“The Boy Scouts of America provides a program for young people that builds character, trains them in the responsibilities of participating citizenship, and develops personal fitness.”
That’s how the Boy Scouts describe themselves at scouting.org. I support that mission wholeheartedly; it’s why I’ve encouraged both of my sons to participate in Scouts for years. Both boys joined Cub Scouts as Tiger Cubs, my oldest is just a few requirements shy of advancing to a Second Class scout as a Boy Scout. My younger son earned his Webelos badge earlier this year, and plans to bridge to Boy Scouts this winter to join his brother in his troop.
Today, the Boy Scouts completed a two year program reviewing their exclusion of homosexuals, and affirmed it. Deron Smith, the Boy Scouts national spokesperson, said that the committee that reviewed the policy “came to the conclusion that this policy is absolutely the best policy for the Boy Scouts.”
They’re wrong. Excluding committed, engaged individuals who want to help my sons grow is the antithesis of building my sons’ character. What this decision tells me is that the Boy Scouts of America are more interested in pursuing their own exclusionary morality ahead of my sons’ personal growth. Last month, the Boy Scouts clarified their policy in a post on their blog:
The BSA policy is: “While the BSA does not proactively inquire about the sexual orientation of employees, volunteers, or members, we do not grant membership to individuals who are open or avowed homosexuals or who engage in behavior that would become a distraction to the mission of the BSA.”

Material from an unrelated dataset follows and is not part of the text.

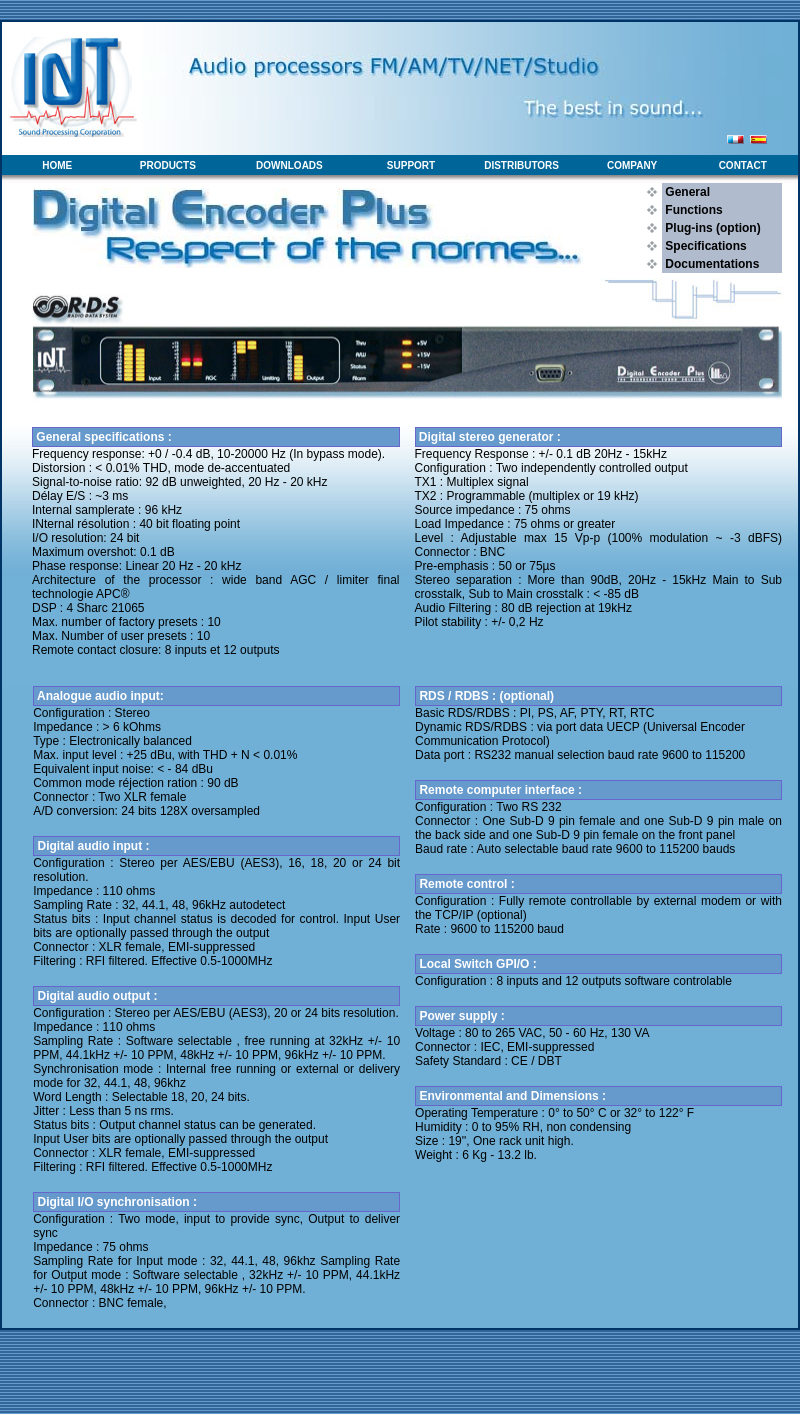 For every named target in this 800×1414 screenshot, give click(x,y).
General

Scouting believes same-sex attraction should be introduced and discussed outside of its program with parents, caregivers, or spiritual advisers, at the appropriate time and in the right setting. The vast majority of parents we serve value this right and do not sign their children up for Scouting for it to introduce or discuss, in any way, these topics.
The BSA is a voluntary, private organization that sets policies that are best for the organization. The BSA welcomes all who share its beliefs but does not criticize or condemn those who wish to follow a different path.
I’m a parent whom the BSA is supposed to be serving. My opinion was never sought, nor am I aware of any effort to solicit input from any of the parents in the packs/troops we’ve been involved in.
That said, whether we continue with the Boy Scouts is a decision for my sons to make, not a unilateral conclusion to be handed to them. A hallmark of strong character is choosing the company you keep. My wife and I will be sharing this information with both of them, and giving them an opportunity to decide what to do about it. Because they are already strong, moral children, they know that we don’t exclude others simply because they’re different than we are. It’s possible that they’ll decide that they want to work within the organization to change it. If so, they will have my support. If they can’t support the decision and wish to leave Scouting, I’ll support that too.
But what I won’t do is let this decision go unnoticed, or let my sons ignore the implications of what it means for the organization they (currently) belong to. That is how you build character.